## [DESCRIPTION OF THE TASK]
Reproduce exactly the span of lines that opens with the line containing "applicable) and all" and closes with the last line of the entries below.

╭──

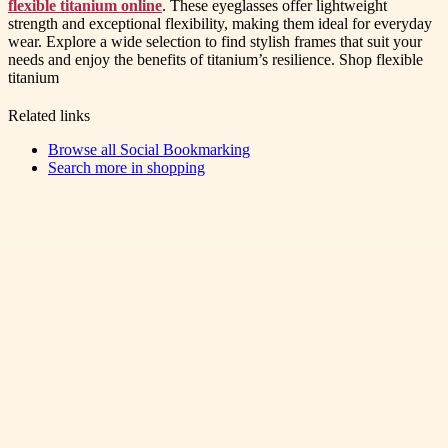
flexible titanium online
. These eyeglasses offer lightweight
strength and exceptional flexibility, making them ideal for everyday
wear. Explore a wide selection to find stylish frames that suit your
needs and enjoy the benefits of titanium’s resilience. Shop flexible
titanium
Related links
Browse all
Social Bookmarking
Search more in
shopping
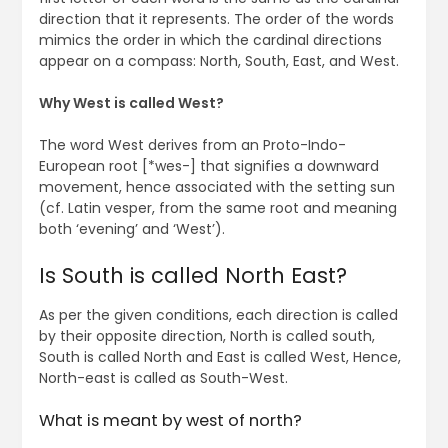
direction that it represents. The order of the words
mimics the order in which the cardinal directions
appear on a compass: North, South, East, and West.
Why West is called West?
The word West derives from an Proto-Indo-
European root [*wes-] that signifies a downward
movement, hence associated with the setting sun
(cf. Latin vesper, from the same root and meaning
both ‘evening’ and ‘West’).
Is South is called North East?
As per the given conditions, each direction is called
by their opposite direction, North is called south,
South is called North and East is called West, Hence,
North-east is called as South-West.
What is meant by west of north?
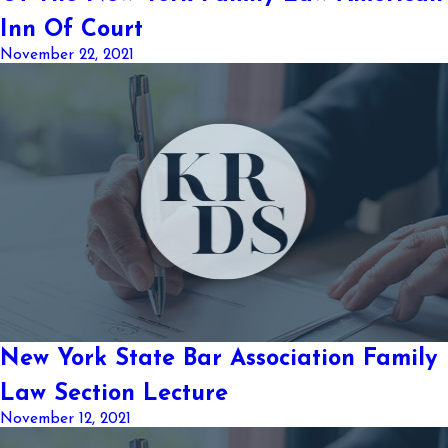
Inn Of Court
November 22, 2021
New York State Bar Association Family
Law Section Lecture
November 12, 2021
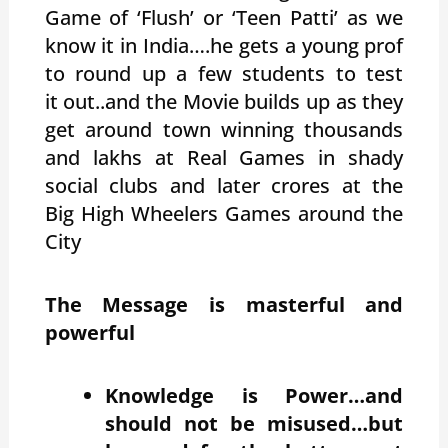
Game of ‘Flush’ or ‘Teen Patti’ as we
know it in India….he gets a young prof
to round up a few students to test
it out..and the Movie builds up as they
get around town winning thousands
and lakhs at Real Games in shady
social clubs and later crores at the
Big High Wheelers Games around the
City
The Message is masterful and
powerful
Knowledge is Power…and
should not be misused…but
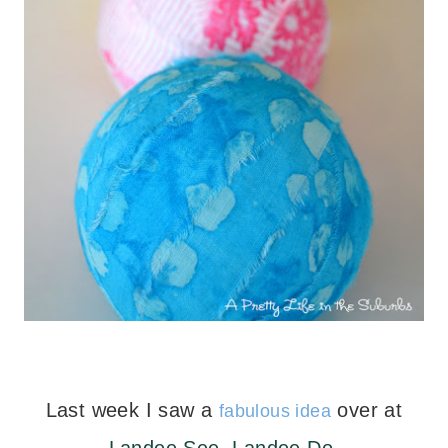
Last week I saw a
over at
fabulous idea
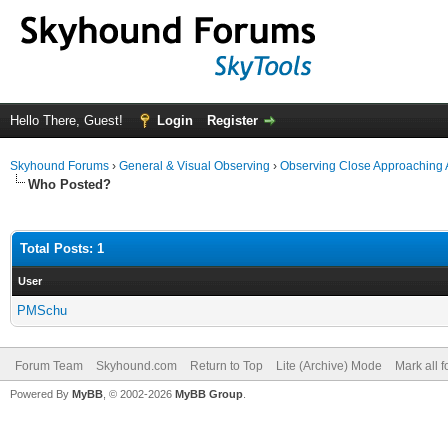
Hello There, Guest!
Login
Register
Skyhound Forums
›
General & Visual Observing
›
Observing Close Approaching 
Who Posted?
Total Posts: 1
User
PMSchu
Forum Team
Skyhound.com
Return to Top
Lite (Archive) Mode
Mark all 
Powered By
MyBB
, © 2002-2026
MyBB Group
.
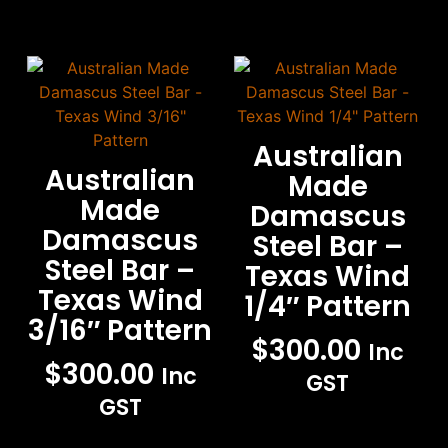
Australian
Australian
Made
Made
Damascus
Damascus
Steel Bar –
Steel Bar –
Texas Wind
Texas Wind
1/4″ Pattern
3/16″ Pattern
$
300.00
Inc
$
300.00
Inc
GST
GST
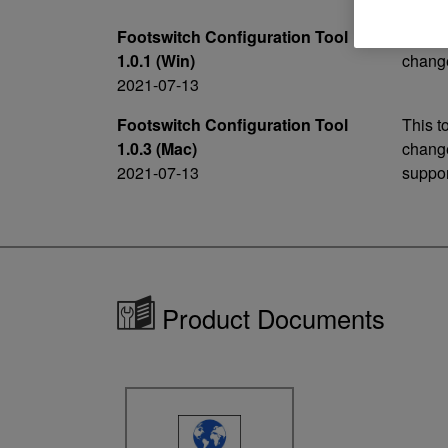
Footswitch Configuration Tool
This t
1.0.1 (Win)
change
2021-07-13
Footswitch Configuration Tool
This t
1.0.3 (Mac)
change
2021-07-13
suppor
Product Documents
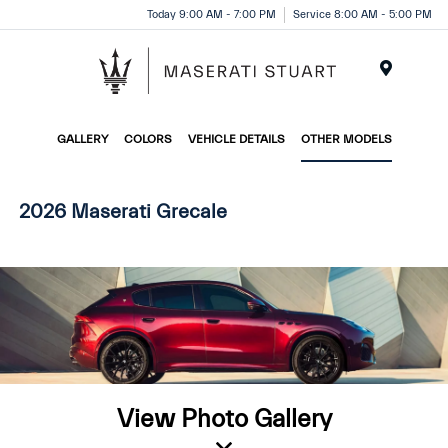
Please
Today 9:00 AM - 7:00 PM
Service 8:00 AM - 5:00 PM
note:
This
website
Menu
includes
an
GALLERY
COLORS
VEHICLE DETAILS
OTHER MODELS
accessibility
system.
2026 Maserati Grecale
View Photo Gallery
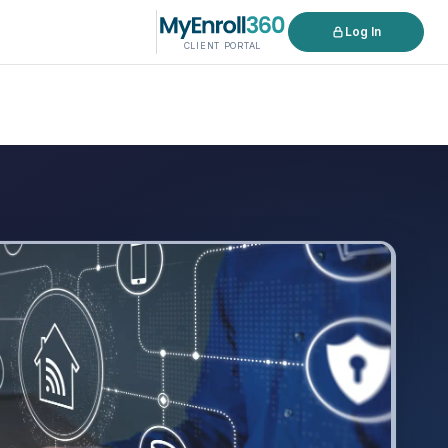
Log In
CLIENT PORTAL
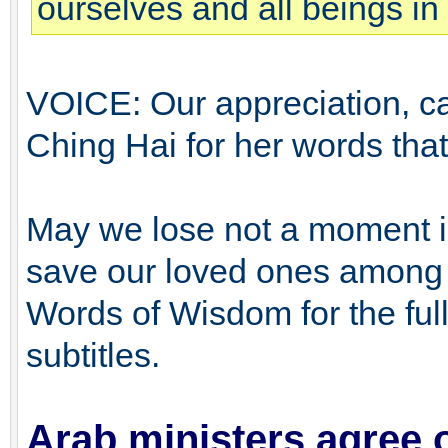
ourselves and all beings in 
VOICE: Our appreciation, ca
Ching Hai for her words that r
May we lose not a moment in 
save our loved ones among a
Words of Wisdom for the full 
subtitles.
Arab ministers agree 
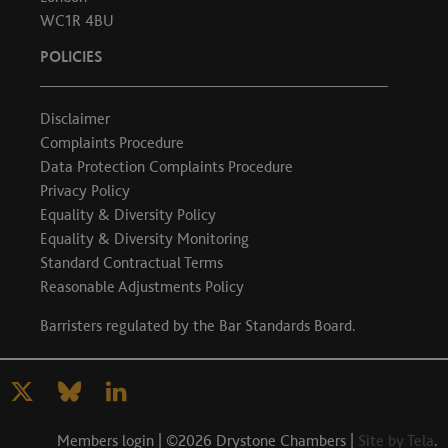
WC1R 4BU
POLICIES
Disclaimer
Complaints Procedure
Data Protection Complaints Procedure
Privacy Policy
Equality & Diversity Policy
Equality & Diversity Monitoring
Standard Contractual Terms
Reasonable Adjustments Policy
Barristers regulated by the
Bar Standards Board
.
Members login
| ©2026 Drystone Chambers |
Site by Tela
.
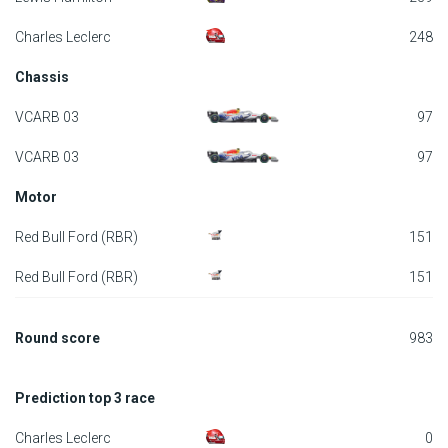
F1 calendar
Charles Leclerc
248
Chassis
Teams
VCARB 03
97
Drivers
VCARB 03
97
Nederlands
Motor
Red Bull Ford (RBR)
151
Red Bull Ford (RBR)
151
Round score
983
Prediction top 3 race
Charles Leclerc
0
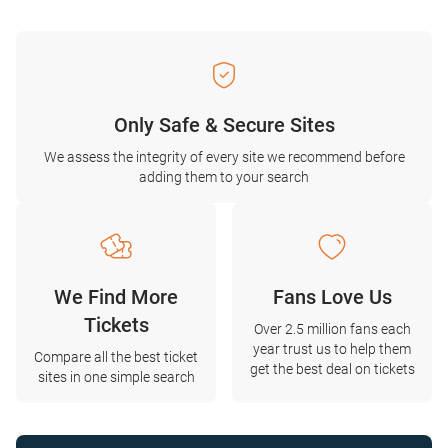
Only Safe & Secure Sites
We assess the integrity of every site we recommend before
adding them to your search
We Find More
Fans Love Us
Tickets
Over 2.5 million fans each
year trust us to help them
Compare all the best ticket
get the best deal on tickets
sites in one simple search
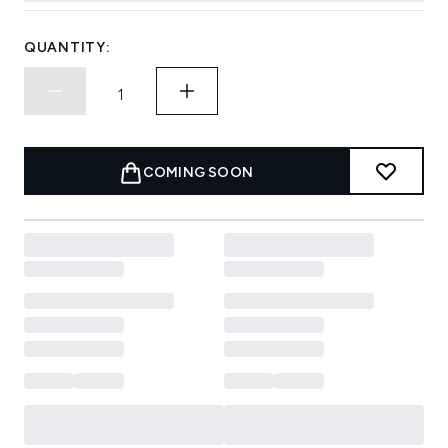
QUANTITY:
COMING SOON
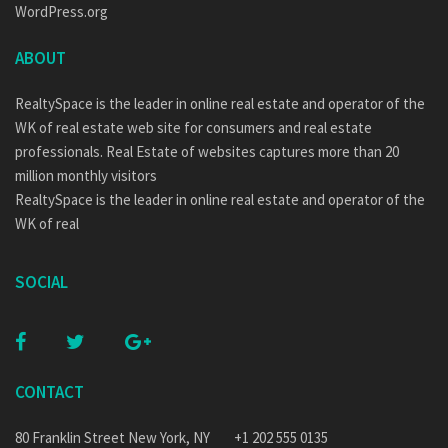
WordPress.org
ABOUT
RealtySpace is the leader in online real estate and operator of the
WK of real estate web site for consumers and real estate
professionals. Real Estate of websites captures more than 20
million monthly visitors
RealtySpace is the leader in online real estate and operator of the
WK of real
SOCIAL
CONTACT
80 Franklin Street New York, NY
+1 202 555 0135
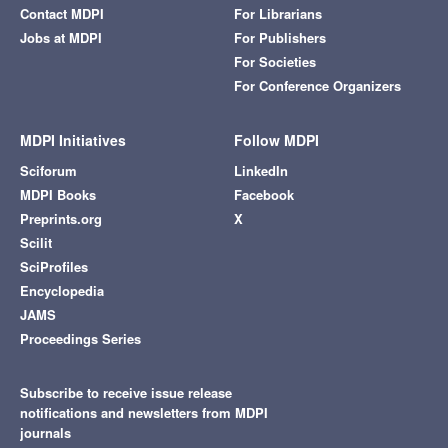
Contact MDPI
For Librarians
Jobs at MDPI
For Publishers
For Societies
For Conference Organizers
MDPI Initiatives
Follow MDPI
Sciforum
LinkedIn
MDPI Books
Facebook
Preprints.org
X
Scilit
SciProfiles
Encyclopedia
JAMS
Proceedings Series
Subscribe to receive issue release
notifications and newsletters from MDPI
journals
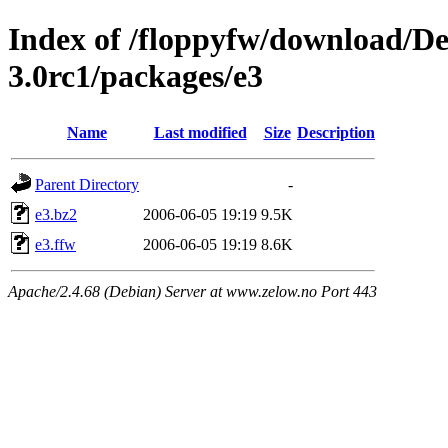
Index of /floppyfw/download/D
3.0rc1/packages/e3
Name
Last modified
Size
Description
Parent Directory
-
e3.bz2
2006-06-05 19:19
9.5K
e3.ffw
2006-06-05 19:19
8.6K
Apache/2.4.68 (Debian) Server at www.zelow.no Port 443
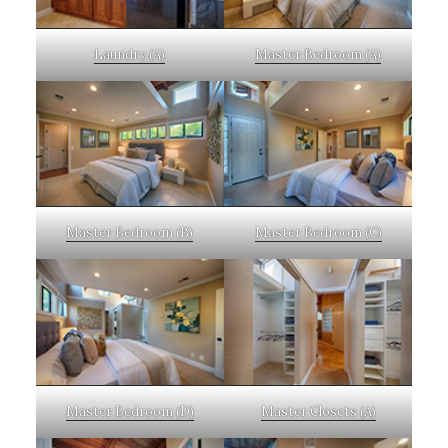
Laundry (A)
Master Bedroom (A)
Master Bedroom (B)
Master Bedroom (C)
Master Bedroom (D)
Master Closets (A)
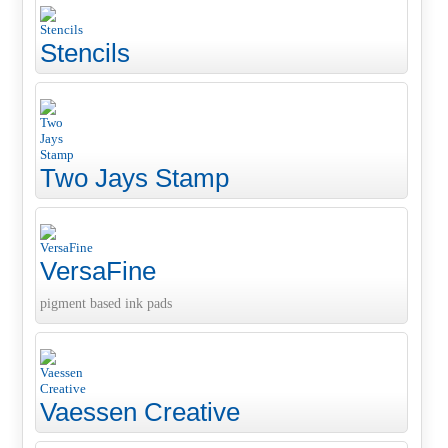
Stencils
Two Jays Stamp
VersaFine
pigment based ink pads
Vaessen Creative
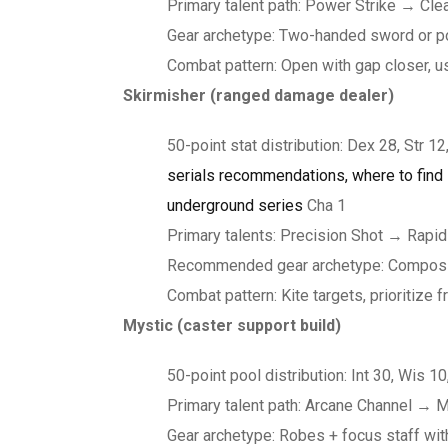
Primary talent path: Power Strike → Cl
Gear archetype: Two-handed sword or p
Combat pattern: Open with gap closer, u
Skirmisher (ranged damage dealer)
50-point stat distribution: Dex 28, Str 12,
serials recommendations, where to find i
underground series
Cha 1
Primary talents: Precision Shot → Rapid
Recommended gear archetype: Composite 
Combat pattern: Kite targets, prioritiz
Mystic (caster support build)
50-point pool distribution: Int 30, Wis 10
Primary talent path: Arcane Channel → 
Gear archetype: Robes + focus staff wi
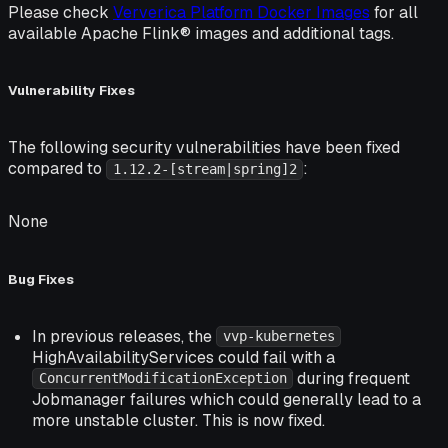
Please check
Ververica Platform Docker Images
for all
available Apache Flink® images and additional tags.
Vulnerability Fixes
The following security vulnerabilities have been fixed
compared to
:
1.12.2-[stream|spring]2
None
Bug Fixes
In previous releases, the
vvp-kubernetes
HighAvailabilityServices could fail with a
during frequent
ConcurrentModificationException
Jobmanager failures which could generally lead to a
more unstable cluster. This is now fixed.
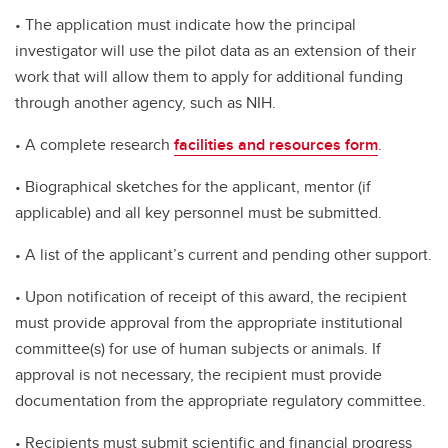
• The application must indicate how the principal
investigator will use the pilot data as an extension of their
work that will allow them to apply for additional funding
through another agency, such as NIH.
• A complete research
facilities and resources form
.
• Biographical sketches for the applicant, mentor (if
applicable) and all key personnel must be submitted.
• A list of the applicant’s current and pending other support.
• Upon notification of receipt of this award, the recipient
must provide approval from the appropriate institutional
committee(s) for use of human subjects or animals. If
approval is not necessary, the recipient must provide
documentation from the appropriate regulatory committee.
• Recipients must submit scientific and financial progress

╰──

## [RESULT OF THIS EXERCISE]
applicable) and all key personnel must be submitted.
• A list of the applicant’s current and pending other support.
• Upon notification of receipt of this award, the recipient
must provide approval from the appropriate institutional
committee(s) for use of human subjects or animals. If
approval is not necessary, the recipient must provide
documentation from the appropriate regulatory committee.
• Recipients must submit scientific and financial progress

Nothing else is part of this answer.